Richard Larter
Figurative works from 1974
Making the repeated images:
By the late 1960's roneoing, as a method of running off multiple copies of a document, was fast becoming obsolete. This meant that Richard Larter could acquire, quite cheaply, a secondhand roneo stencil cutting machine (Gakken Fax). Any image fed into the machine was scanned and then burnt, by electronic sparks, into into a plastic stencil intended for roneoing. As can be seen in this exhibition, using these stencils Larter could repeat on a painting any image of his choosing as often as he liked. He used paint rollers to force acrylic paint through the plastic stencils and could achieve - if he liked, and usually did - rougher versions of an image as the stencil became worn.
About this exhibition:
Most of the canvases in this exhibition were painted before Richard Larter, his wife Pat and their four children were to set sail from Sydney to New Zealand where he was to take up the position of Visiting Lecturer in Painting at Auckland University. Three of the canvases:- Image Bank, Power Blow and O Jam were painted in New Zealand. Thirty years ago these canvases were all rolled up and put away. They are exhibited now for the first time.

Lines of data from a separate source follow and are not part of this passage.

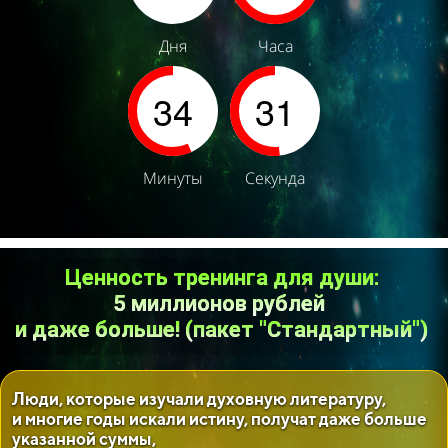
Дня
Часа
34
28
Минуты
Секунд
Ценность тренинга для души:
5
миллионов рублей
и даже больше! (пакет "Стандартный")
Люди, которые изучали духовную литературу,
и многие годы искали истину, получат даже больше
указанной суммы,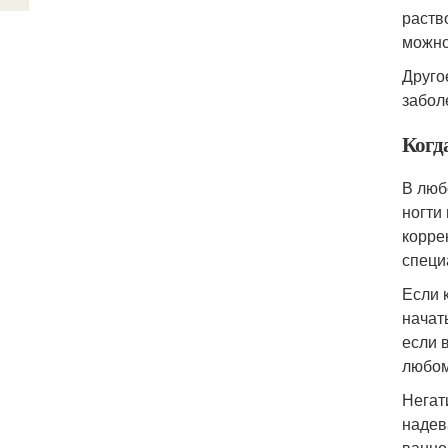
раств
можно
Друго
забол
Когд
В люб
ногти
корре
специ
Если 
начат
если 
любом
Негат
надев
ванно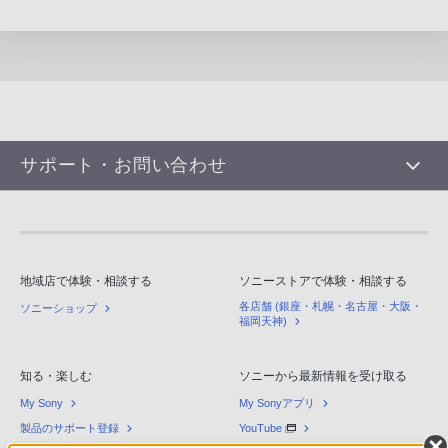
サポート・お問い合わせ
地域店で体験・相談する
ソニーストアで体験・相談する
各店舗 (銀座・札幌・名古屋・大阪・
ソニーショップ
福岡天神)
知る・楽しむ
ソニーから最新情報を受け取る
My Sony
My Sonyアプリ
製品のサポート登録
YouTube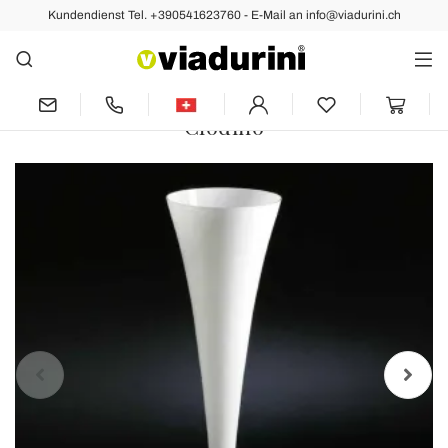
Kundendienst Tel. +390541623760 - E-Mail an info@viadurini.ch
Vorher
Nächste
Hohe Indoor-Vase aus weißem und
transparentem Glas Made in Italy -
Clodino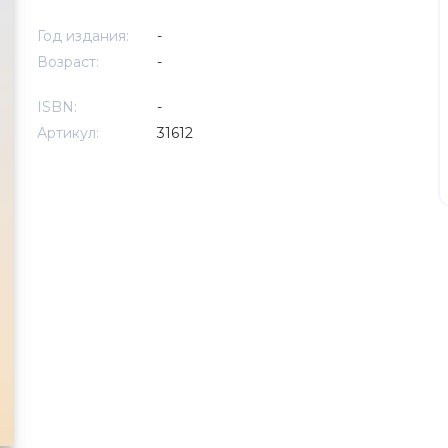
Год издания:
-
Возраст:
-
ISBN:
-
Артикул:
31612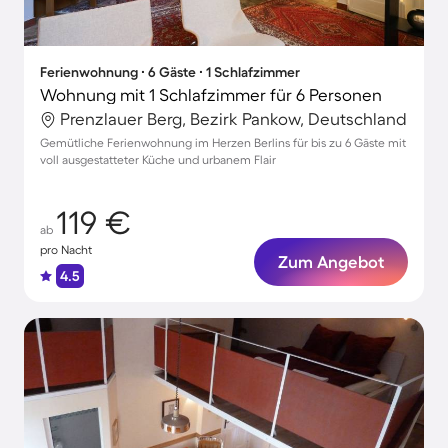
Ferienwohnung ∙ 6 Gäste ∙ 1 Schlafzimmer
Wohnung mit 1 Schlafzimmer für 6 Personen
Prenzlauer Berg, Bezirk Pankow, Deutschland
Gemütliche Ferienwohnung im Herzen Berlins für bis zu 6 Gäste mit
voll ausgestatteter Küche und urbanem Flair
119 €
ab
pro Nacht
Zum Angebot
4.5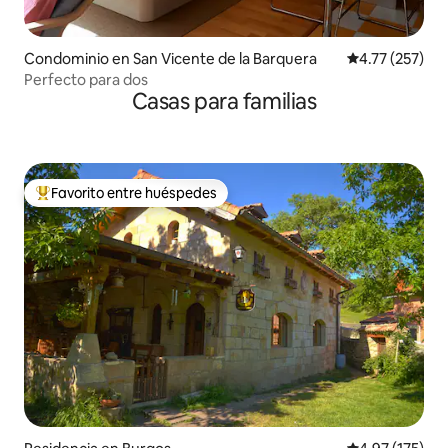
Condominio en San Vicente de la Barquera
Calificación p
4.77 (257)
Perfecto para dos
Casas para familias
Favorito entre huéspedes
De los mejores en Favorito entre huéspedes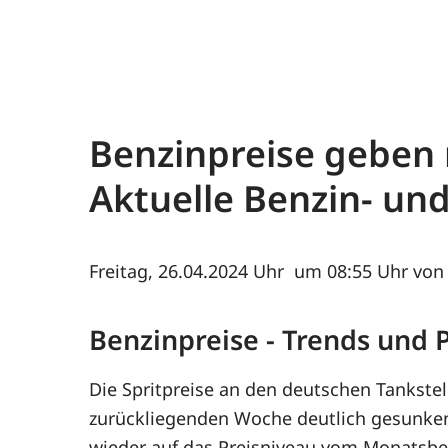
Benzinpreise geben n
Aktuelle Benzin- un
Freitag, 26.04.2024
um 08:55 Uhr von 
Benzinpreise - Trends und
Die Spritpreise an den deutschen Tankstel
zurückliegenden Woche deutlich gesunken
wieder auf das Preisniveau vom Monatsb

Many of the paintings feature repeated stencilled images. It becomes immediately obvious that these repeated faces and figures work brilliantly as the constituent elements in what can readily be construed as abstract paintings of great vitality. Particularly stimulating in this regard are Fold away - Time out (cat.11) and Full Menu (cat.8). But, more importantly, it seems to me, these multiple images build up a context that, if not less sensual, is certainly more far reaching than any of the images in isolation would lead us to expect. A here-and-now context convincingly evocative of the powerful and pervasive aura of woman in the Western world comes to life. And it is a lively, loving and lovely aura that is evoked. The painted (as opposed to the stencilled) faces - known or anonymous - are endowed with an iconic status far beyond any significance they (the images) command outside Larter's paintings. For me, even the image of Marilyn Monroe (Mm Mayhap cat.1) takes on deeper resonances. This could not be achieved with images of men; not with saints or seraphim; for does not the image of Mary stir in us deeper intimations of universal love than even the most androgenous Christ?